◆ **Activity**: Across all the records below, count the lines that hold "Center". State only that figure.

◆ **Supplied records**:
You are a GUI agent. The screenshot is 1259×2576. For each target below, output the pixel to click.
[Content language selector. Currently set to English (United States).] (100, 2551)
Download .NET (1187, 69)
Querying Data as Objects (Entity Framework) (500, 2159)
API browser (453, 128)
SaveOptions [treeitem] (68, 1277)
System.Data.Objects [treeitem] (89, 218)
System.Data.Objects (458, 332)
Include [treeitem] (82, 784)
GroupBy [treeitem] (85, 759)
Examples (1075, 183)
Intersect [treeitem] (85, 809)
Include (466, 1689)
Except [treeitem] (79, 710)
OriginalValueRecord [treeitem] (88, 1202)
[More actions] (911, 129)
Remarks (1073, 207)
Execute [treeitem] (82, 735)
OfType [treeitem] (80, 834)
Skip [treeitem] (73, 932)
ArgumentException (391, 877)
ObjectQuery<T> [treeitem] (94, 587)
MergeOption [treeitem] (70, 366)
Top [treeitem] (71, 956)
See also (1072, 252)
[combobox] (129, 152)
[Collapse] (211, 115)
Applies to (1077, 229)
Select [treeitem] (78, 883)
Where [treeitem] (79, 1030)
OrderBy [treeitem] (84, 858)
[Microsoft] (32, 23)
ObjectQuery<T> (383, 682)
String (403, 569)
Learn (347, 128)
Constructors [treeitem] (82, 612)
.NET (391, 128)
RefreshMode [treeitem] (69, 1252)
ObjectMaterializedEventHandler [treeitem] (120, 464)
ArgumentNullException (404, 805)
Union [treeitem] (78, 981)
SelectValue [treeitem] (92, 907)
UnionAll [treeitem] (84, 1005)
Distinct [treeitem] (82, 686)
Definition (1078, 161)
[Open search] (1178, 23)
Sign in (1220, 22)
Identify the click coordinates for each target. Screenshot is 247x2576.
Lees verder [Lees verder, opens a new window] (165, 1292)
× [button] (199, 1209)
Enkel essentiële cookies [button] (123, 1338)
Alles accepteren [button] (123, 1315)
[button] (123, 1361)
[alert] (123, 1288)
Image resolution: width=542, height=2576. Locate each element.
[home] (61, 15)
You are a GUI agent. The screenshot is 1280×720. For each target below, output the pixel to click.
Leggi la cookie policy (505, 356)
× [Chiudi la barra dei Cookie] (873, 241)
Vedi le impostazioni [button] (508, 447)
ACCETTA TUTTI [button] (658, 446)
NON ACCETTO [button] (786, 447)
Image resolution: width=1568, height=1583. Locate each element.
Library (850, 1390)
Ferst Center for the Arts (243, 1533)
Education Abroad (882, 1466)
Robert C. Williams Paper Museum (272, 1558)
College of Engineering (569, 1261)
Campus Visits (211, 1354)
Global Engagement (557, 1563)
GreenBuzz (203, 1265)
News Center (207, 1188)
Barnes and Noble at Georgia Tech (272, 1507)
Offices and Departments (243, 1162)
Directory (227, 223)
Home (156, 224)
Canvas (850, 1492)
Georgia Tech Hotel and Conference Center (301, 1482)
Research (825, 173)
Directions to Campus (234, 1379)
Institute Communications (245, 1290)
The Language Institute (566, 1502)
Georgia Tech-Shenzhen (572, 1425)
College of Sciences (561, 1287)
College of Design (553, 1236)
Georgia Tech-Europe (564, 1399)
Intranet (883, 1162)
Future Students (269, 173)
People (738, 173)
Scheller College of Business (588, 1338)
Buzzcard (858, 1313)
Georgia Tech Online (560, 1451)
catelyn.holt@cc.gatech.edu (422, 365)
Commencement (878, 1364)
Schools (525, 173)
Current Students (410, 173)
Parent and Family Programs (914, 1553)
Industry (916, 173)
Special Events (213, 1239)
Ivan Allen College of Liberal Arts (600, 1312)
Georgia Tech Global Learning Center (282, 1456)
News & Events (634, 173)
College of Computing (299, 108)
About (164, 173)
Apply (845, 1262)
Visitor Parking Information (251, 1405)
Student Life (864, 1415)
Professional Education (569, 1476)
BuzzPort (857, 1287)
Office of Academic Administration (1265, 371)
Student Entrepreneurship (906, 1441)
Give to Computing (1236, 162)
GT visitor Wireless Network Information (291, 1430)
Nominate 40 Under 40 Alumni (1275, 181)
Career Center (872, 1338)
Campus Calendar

◆ **Answer below**: 5